# CPU-Z 0.8.2 Bios reading not supported on this device (GTX 850M)



## VictorSolomonov (Apr 23, 2015)

Hello everyone, first of all i am apologize for creating  thread on this problem, as there are many of them which already exist, but they dont have any solution for me.

The question is why it is happens when i try to save Bios? Is it because any mobile video cards don't support this feature or this is a bug in the program? Does it require nvflash latest version (I thought it already integrated into program)?
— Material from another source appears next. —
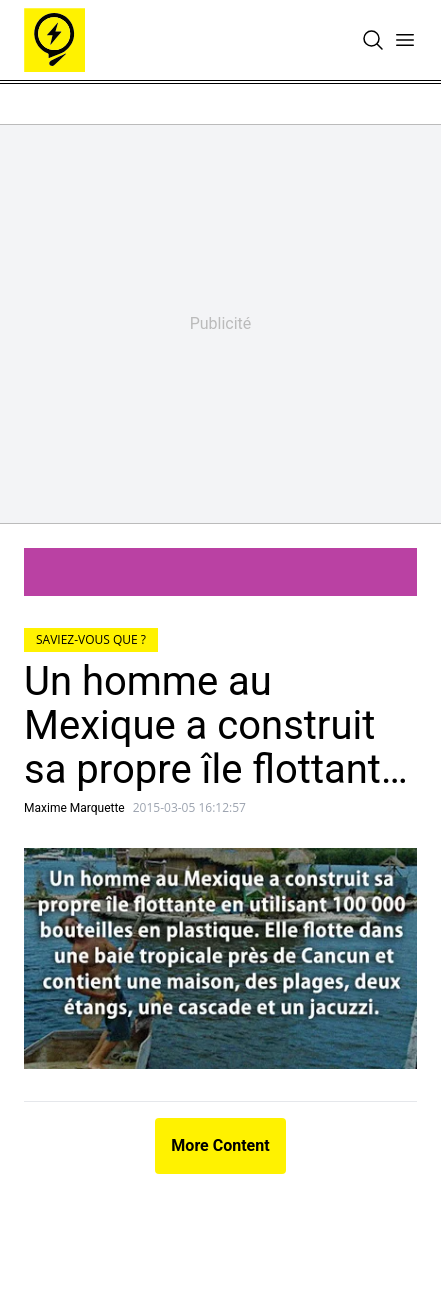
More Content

Could you give me any advice?


----------



## MrGenius (Apr 23, 2015)

It means what it says. You can't read/save the BIOS from that card with GPU-Z. Simple as that.


----------



## Naki (Apr 23, 2015)

Does saving BIOS via NVFlash work fine?
What Windows OS do you use?


----------



## VictorSolomonov (Apr 23, 2015)

Naki said:


> Does saving BIOS via NVFlash work fine?
> What Windows OS do you use?


No, doesn't work, it create some errors or maybe i did something wrong, is there any instruction how to save bios via nvflash?. Windows 8.1


----------



## Naki (Apr 24, 2015)

Please give screenshot of said errors.
Please try running Command Prompt in Admin mode, then run NVFlash from that.


----------



## GigaByte (Apr 24, 2015)

cause the vbios is integrated into the system bios for laptops, only mxm removable cards have their bios on a local flash like desktop cards


----------